Daniel performed the Tchaikovsky Violin Concerto in Irkutsk in September 2018 with Spivakov and the National Philharmonic Orchestra of Russia before travelling to St Petersburg for a recital at the Mariinsky Theatre. He also gave recitals last season in Paris, Uppsala, Riga, Aix-en-Provence and Geneva, among others, while further concerto highlights included performances of Beethoven’s Violin Concerto with the Orchester der Komischen Oper Berlin, Bach’s Concertos, BWV 1041 and 1042 with the Kammerorchester des Bayerischen Rundfunks, and Bruch’s Violin Concerto No.1 for his debut with the Cleveland Orchestra, which took place at the Blossom Music Festival in July 2019.
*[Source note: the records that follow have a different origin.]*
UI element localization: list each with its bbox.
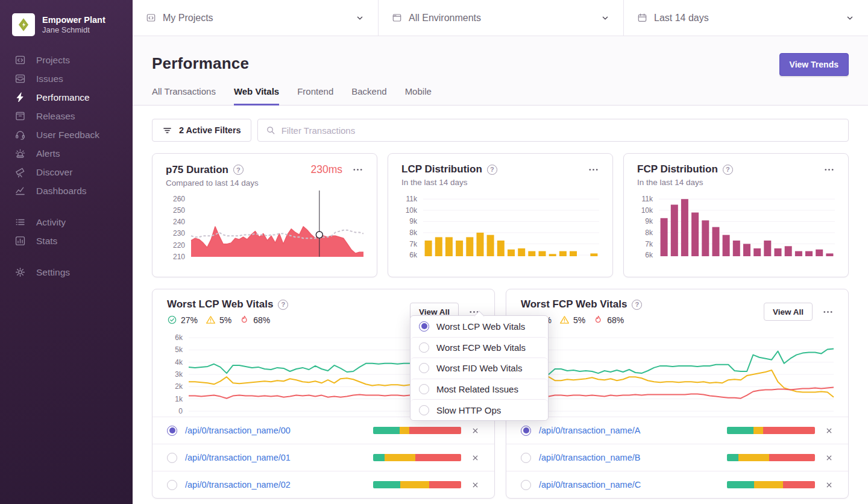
page-title: Performance [152, 53, 249, 74]
date-range-selector[interactable]: Last 14 days [624, 0, 868, 36]
transaction-radio[interactable] [521, 480, 531, 490]
menu-item-worst-fcp-web-vitals[interactable]: Worst FCP Web Vitals [410, 337, 548, 358]
transaction-radio[interactable] [167, 426, 177, 436]
filter-row: 2 Active Filters [152, 119, 849, 142]
sidebar-item-discover[interactable]: Discover [0, 163, 133, 181]
active-filters-button[interactable]: 2 Active Filters [152, 119, 251, 142]
ellipsis-menu-button[interactable] [352, 164, 363, 175]
performance-icon [14, 92, 26, 103]
bar-segment-poor [769, 454, 815, 461]
sidebar-item-issues[interactable]: Issues [0, 69, 133, 88]
y-tick-label: 240 [173, 218, 185, 226]
sidebar-item-settings[interactable]: Settings [0, 263, 133, 282]
transaction-radio[interactable] [167, 480, 177, 490]
chevron-down-icon [600, 13, 610, 23]
sidebar-item-label: User Feedback [36, 130, 99, 140]
topbar: My Projects All Environments Last 14 day… [133, 0, 868, 36]
ellipsis-menu-button[interactable] [822, 306, 834, 318]
close-icon[interactable] [471, 426, 480, 435]
search-input[interactable] [281, 125, 840, 136]
menu-item-slow-http-ops[interactable]: Slow HTTP Ops [410, 399, 548, 420]
menu-item-worst-fid-web-vitals[interactable]: Worst FID Web Vitals [410, 358, 548, 379]
transaction-link[interactable]: /api/0/transaction_name/02 [185, 480, 365, 490]
ellipsis-menu-button[interactable] [588, 164, 599, 175]
vitals-stat-value: 5% [219, 315, 231, 325]
sidebar-item-projects[interactable]: Projects [0, 51, 133, 69]
vitals-stats: 27%5%68% [521, 315, 764, 325]
org-user: Jane Schmidt [42, 25, 105, 35]
transaction-link[interactable]: /api/0/transaction_name/C [539, 480, 719, 490]
help-icon[interactable]: ? [487, 165, 497, 175]
diamond-logo-icon [16, 17, 31, 33]
transaction-radio[interactable] [167, 453, 177, 463]
sidebar-item-performance[interactable]: Performance [0, 88, 133, 107]
fcp-vitals-trend-chart [542, 330, 834, 411]
tab-all-transactions[interactable]: All Transactions [152, 86, 216, 106]
chevron-down-icon [355, 13, 365, 23]
ellipsis-menu-button[interactable] [823, 164, 835, 175]
card-subtitle: Compared to last 14 days [166, 178, 363, 187]
calendar-icon [637, 13, 647, 23]
tab-web-vitals[interactable]: Web Vitals [234, 86, 279, 106]
transaction-radio[interactable] [521, 453, 531, 463]
transaction-list: /api/0/transaction_name/00/api/0/transac… [153, 417, 494, 498]
vitals-breakdown-bar [373, 454, 461, 461]
y-tick-label: 6k [175, 333, 183, 342]
sidebar-item-stats[interactable]: Stats [0, 232, 133, 250]
help-icon[interactable]: ? [632, 300, 642, 310]
project-selector[interactable]: My Projects [133, 0, 379, 36]
sidebar-item-label: Stats [36, 236, 57, 247]
y-axis: 11k10k9k8k7k6k [637, 192, 659, 256]
menu-radio[interactable] [419, 342, 429, 353]
menu-radio[interactable] [419, 405, 429, 415]
sidebar-item-user-feedback[interactable]: User Feedback [0, 125, 133, 144]
bar-segment-poor [429, 481, 461, 488]
menu-radio[interactable] [419, 321, 429, 332]
org-switcher[interactable]: Empower Plant Jane Schmidt [0, 7, 133, 41]
ellipsis-icon [588, 164, 599, 175]
y-axis: 6k5k4k3k2k1k0 [167, 330, 189, 411]
tabs: All TransactionsWeb VitalsFrontendBacken… [152, 86, 849, 105]
p75-duration-card: p75 Duration ? 230ms Compared to last 14… [152, 153, 377, 277]
sidebar-item-releases[interactable]: Releases [0, 107, 133, 125]
sidebar-item-dashboards[interactable]: Dashboards [0, 181, 133, 200]
tab-backend[interactable]: Backend [351, 86, 386, 106]
bar-segment-good [727, 427, 753, 434]
menu-item-most-related-issues[interactable]: Most Related Issues [410, 379, 548, 400]
view-all-button[interactable]: View All [764, 303, 813, 321]
close-icon[interactable] [825, 426, 834, 435]
close-icon[interactable] [825, 480, 834, 490]
transaction-link[interactable]: /api/0/transaction_name/00 [185, 426, 365, 435]
projects-icon [14, 54, 26, 66]
menu-radio[interactable] [419, 363, 429, 373]
transaction-link[interactable]: /api/0/transaction_name/A [539, 426, 719, 435]
transaction-link[interactable]: /api/0/transaction_name/B [539, 453, 719, 462]
chart-cards-row: p75 Duration ? 230ms Compared to last 14… [152, 153, 849, 277]
close-icon[interactable] [471, 453, 480, 462]
transaction-radio[interactable] [521, 426, 531, 436]
y-tick-label: 250 [173, 206, 185, 215]
transaction-link[interactable]: /api/0/transaction_name/01 [185, 453, 365, 462]
org-logo [12, 13, 35, 36]
menu-radio[interactable] [419, 384, 429, 394]
bar-segment-good [373, 427, 400, 434]
help-icon[interactable]: ? [723, 165, 733, 175]
y-tick-label: 10k [641, 206, 653, 215]
help-icon[interactable]: ? [278, 300, 288, 310]
view-trends-button[interactable]: View Trends [779, 53, 849, 76]
environment-selector[interactable]: All Environments [379, 0, 624, 36]
close-icon[interactable] [825, 453, 834, 462]
p75-duration-chart [191, 193, 363, 257]
activity-icon [14, 216, 26, 228]
nav-section: ProjectsIssuesPerformanceReleasesUser Fe… [0, 51, 133, 200]
menu-item-label: Worst LCP Web Vitals [436, 321, 525, 332]
sidebar-item-alerts[interactable]: Alerts [0, 144, 133, 163]
tab-frontend[interactable]: Frontend [297, 86, 333, 106]
nav-section: Settings [0, 263, 133, 282]
menu-item-worst-lcp-web-vitals[interactable]: Worst LCP Web Vitals [410, 316, 548, 337]
help-icon[interactable]: ? [233, 165, 244, 175]
app: Empower Plant Jane Schmidt ProjectsIssue… [0, 0, 868, 504]
tab-mobile[interactable]: Mobile [405, 86, 432, 106]
close-icon[interactable] [471, 480, 480, 490]
sidebar-item-activity[interactable]: Activity [0, 213, 133, 232]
Lozakovich begins the 2019-20 season by performing Prokofiev’s Second Violin Concerto with the Mariinsky Orchestra and Gergiev in Montreux (September 2019) and Bruch’s Violin Concerto No.1 with the RTÉ National Symphony Orchestra and Nathalie Stutzmann in Dublin (October 2019). He then travels to the US to make his much anticipated debut with the LA Philharmonic and Esa-Pekka Salonen, giving three performances of the Tchaikovsky Concerto (also October 2019). In November he returns to the US for further appearances in the Tchaikovsky as he makes his subscription series debut with the Boston Symphony Orchestra under Nelsons, before performing the same work in Toronto and at the Gulbenkian in Lisbon (November/December 2019). He ends 2019 with a series of performances in Munich and Amsterdam of the Beethoven Concerto with the Munich Philharmonic and Gergiev.

Daniel Lozakovich has been awarded many prizes including 1st prize at the 2016 Vladimir Spivakov International Violin Competition and “The Young Artist of the Year 2017” award at the Festival of the Nations, Premio Batuta Award in Mexico, and the Excelentia Prize under the honorary presidency of Queen Sofia of Spain.

Lozakovich studied at the Karlsruhe University of Music with Professor Josef Rissin from 2012, and since 2015 has been mentored by Eduard Wulfson in Geneva. Daniel Lozakovich plays the “ex-Baron Rothschild” Stradivari on generous loan on behalf of the owner by Reuning & Son, Boston, and Eduard Wulfson and plays the Stradivarius Le Reynier (1727), generously loaned by the group LVMH.